Raymond Ningeocheak’s family in Coral Harbour want him back home from the Embassy West senior living facility in Ottawa.
“He’s not being well taken care of,” said daughter Sarah Netser, who adds that her 80-year-old father would benefit from being around family and having country food.
Ningeocheak served as second vice-president with Nunavut Tunngavik Inc. for many years and has been receiving care in Ottawa for the past year.
The challenge according to Netser is that Ningeocheak’s doctor wants to see the Elder for another appointment before clearing him to leave. Without medical clearance, the Government of Nunavut won’t pay to fly Ningeocheak home. The only other option is his family signing a waiver and finding a way to cover his flights and medical needs themselves.

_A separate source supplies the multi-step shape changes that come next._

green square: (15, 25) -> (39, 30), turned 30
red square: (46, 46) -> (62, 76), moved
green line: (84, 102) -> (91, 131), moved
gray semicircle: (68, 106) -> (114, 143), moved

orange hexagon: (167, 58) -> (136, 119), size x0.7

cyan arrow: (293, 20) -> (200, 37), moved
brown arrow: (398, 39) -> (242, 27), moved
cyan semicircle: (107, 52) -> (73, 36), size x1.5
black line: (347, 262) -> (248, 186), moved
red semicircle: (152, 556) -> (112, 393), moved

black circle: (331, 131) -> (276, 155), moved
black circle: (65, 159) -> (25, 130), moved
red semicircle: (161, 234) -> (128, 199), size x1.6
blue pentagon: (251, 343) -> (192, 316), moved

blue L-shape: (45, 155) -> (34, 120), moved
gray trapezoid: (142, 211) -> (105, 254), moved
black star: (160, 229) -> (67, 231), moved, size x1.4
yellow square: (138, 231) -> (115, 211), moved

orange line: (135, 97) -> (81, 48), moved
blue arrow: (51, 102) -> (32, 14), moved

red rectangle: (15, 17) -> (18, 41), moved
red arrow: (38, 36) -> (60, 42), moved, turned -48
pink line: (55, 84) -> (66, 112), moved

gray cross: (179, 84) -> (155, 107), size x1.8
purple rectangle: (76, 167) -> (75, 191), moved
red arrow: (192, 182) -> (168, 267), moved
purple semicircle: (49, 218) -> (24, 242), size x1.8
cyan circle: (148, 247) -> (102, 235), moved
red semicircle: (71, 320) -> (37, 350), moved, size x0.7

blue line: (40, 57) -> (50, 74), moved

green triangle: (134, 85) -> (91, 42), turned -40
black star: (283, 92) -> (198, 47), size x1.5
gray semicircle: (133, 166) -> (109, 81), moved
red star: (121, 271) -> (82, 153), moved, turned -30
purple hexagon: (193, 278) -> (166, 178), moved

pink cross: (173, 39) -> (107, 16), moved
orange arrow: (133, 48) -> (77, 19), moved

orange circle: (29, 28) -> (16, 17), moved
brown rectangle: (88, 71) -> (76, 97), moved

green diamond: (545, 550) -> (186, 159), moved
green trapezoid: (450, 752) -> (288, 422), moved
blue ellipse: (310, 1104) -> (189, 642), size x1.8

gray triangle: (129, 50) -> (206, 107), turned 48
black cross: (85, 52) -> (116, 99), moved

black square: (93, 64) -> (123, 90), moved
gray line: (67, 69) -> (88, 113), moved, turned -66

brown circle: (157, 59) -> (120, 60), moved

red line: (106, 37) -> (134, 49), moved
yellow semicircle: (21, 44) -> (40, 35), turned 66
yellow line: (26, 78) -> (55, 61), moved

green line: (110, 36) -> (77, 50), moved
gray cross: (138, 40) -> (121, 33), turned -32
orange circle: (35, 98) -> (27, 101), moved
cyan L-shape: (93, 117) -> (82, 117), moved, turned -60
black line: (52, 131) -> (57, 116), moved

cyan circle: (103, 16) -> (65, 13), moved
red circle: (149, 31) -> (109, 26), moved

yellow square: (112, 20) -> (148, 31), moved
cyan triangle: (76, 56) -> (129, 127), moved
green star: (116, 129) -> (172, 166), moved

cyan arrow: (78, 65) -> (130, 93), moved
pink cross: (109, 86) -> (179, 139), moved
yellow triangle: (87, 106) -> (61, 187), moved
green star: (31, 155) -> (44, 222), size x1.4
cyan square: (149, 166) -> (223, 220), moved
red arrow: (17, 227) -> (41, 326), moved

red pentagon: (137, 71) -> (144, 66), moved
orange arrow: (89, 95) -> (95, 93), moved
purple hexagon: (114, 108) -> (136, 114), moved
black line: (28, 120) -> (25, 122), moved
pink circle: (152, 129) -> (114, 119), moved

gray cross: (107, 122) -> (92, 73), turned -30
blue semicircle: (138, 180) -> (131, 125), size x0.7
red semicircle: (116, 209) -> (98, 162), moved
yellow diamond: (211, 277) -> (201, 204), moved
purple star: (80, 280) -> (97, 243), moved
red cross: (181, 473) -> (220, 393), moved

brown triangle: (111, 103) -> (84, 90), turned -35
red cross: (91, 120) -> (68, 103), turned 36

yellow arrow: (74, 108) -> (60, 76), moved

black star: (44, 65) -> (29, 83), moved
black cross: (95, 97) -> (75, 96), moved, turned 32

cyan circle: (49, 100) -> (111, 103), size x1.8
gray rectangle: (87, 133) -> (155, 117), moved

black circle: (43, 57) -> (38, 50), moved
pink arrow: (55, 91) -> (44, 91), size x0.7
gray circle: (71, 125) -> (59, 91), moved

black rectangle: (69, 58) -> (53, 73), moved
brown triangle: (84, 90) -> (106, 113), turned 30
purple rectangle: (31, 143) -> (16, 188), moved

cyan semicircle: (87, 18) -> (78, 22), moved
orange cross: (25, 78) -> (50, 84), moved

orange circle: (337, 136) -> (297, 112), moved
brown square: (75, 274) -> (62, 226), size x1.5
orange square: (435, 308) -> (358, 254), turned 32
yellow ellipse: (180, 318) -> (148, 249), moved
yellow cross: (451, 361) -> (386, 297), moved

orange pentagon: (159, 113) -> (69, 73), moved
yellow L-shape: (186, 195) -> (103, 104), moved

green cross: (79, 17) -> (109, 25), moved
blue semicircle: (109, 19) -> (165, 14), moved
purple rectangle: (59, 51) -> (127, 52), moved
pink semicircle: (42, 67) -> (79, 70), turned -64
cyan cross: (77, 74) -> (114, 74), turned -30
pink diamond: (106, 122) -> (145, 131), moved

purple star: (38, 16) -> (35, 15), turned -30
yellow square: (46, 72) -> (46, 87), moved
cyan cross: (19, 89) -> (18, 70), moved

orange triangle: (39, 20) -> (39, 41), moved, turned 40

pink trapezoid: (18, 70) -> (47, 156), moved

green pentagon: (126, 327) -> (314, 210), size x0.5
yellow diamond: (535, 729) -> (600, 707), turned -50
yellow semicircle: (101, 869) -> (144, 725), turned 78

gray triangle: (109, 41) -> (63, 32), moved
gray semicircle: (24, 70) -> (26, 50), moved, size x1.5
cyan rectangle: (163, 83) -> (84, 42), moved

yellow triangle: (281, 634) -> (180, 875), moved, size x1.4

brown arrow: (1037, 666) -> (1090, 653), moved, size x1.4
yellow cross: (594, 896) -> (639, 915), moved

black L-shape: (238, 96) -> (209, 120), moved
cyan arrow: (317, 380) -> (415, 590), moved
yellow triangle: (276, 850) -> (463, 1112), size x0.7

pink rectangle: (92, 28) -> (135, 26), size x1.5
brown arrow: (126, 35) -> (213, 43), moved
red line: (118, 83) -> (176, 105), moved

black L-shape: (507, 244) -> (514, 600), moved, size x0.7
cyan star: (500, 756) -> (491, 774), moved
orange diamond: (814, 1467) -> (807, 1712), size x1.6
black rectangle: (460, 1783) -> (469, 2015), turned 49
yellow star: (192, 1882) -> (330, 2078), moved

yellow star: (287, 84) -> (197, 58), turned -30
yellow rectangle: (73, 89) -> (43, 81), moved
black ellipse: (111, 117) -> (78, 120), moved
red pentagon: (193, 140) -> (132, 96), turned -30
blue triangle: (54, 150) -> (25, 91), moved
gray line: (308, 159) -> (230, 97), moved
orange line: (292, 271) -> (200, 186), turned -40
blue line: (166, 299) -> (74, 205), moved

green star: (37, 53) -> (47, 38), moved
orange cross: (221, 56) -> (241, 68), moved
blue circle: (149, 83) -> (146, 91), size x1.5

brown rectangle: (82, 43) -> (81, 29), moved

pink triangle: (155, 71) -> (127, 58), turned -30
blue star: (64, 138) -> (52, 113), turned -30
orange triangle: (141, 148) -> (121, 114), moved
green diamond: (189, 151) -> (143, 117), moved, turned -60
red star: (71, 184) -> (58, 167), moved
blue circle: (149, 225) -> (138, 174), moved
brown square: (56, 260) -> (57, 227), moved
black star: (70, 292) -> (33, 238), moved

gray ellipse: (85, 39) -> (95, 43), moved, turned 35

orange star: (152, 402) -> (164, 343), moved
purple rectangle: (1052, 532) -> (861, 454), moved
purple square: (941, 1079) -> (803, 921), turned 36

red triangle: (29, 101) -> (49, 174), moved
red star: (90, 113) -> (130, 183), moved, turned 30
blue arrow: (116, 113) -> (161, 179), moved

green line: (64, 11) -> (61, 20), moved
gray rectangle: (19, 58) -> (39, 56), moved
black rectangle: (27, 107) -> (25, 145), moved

Without knowing when her father will be able to get this next appointment, Netser wants to find any help she can to get Ningeocheak home in Coral Harbour. She planned to ask NTI and Kivalliq Inuit Association for help, estimating the costs would be upwards of $45,000.
“He’s been wanting to go home for a long time,” said Netser.
John Main, minister of health, stated in an email that the Government of Nunavut is unable to comment on individual cases, but explained that if a resident is medically cleared, community health staff work with the family to establish a plan of care based on community capacity and available resources.
In situations where Elders or families choose to continue with repatriation against medical advice, the Home, Community, and Continuing Care division provides the individual with a waiver to sign, which outlines what was determined in the care meeting.
“If the resident has not been medically cleared, the Government of Nunavut is unable to pay or help the resident return,” stated Main.
“The waiver confirms understanding that the individual was placed in care based on their assessed needs, which cannot be met by the community, and the choice to discharge the individual from the recommended care is against medical advice. Upon signing the waiver, the individual/family assumes responsibility for care and are responsible for arranging repatriation and providing the required care.”
Main went on to emphasize that Elders are placed in out-of-territory care because the available in-territory care and support was determined to be insufficient.
“Repatriation against medical advice comes with increased risk to a client’s health and well-being,” stated Main.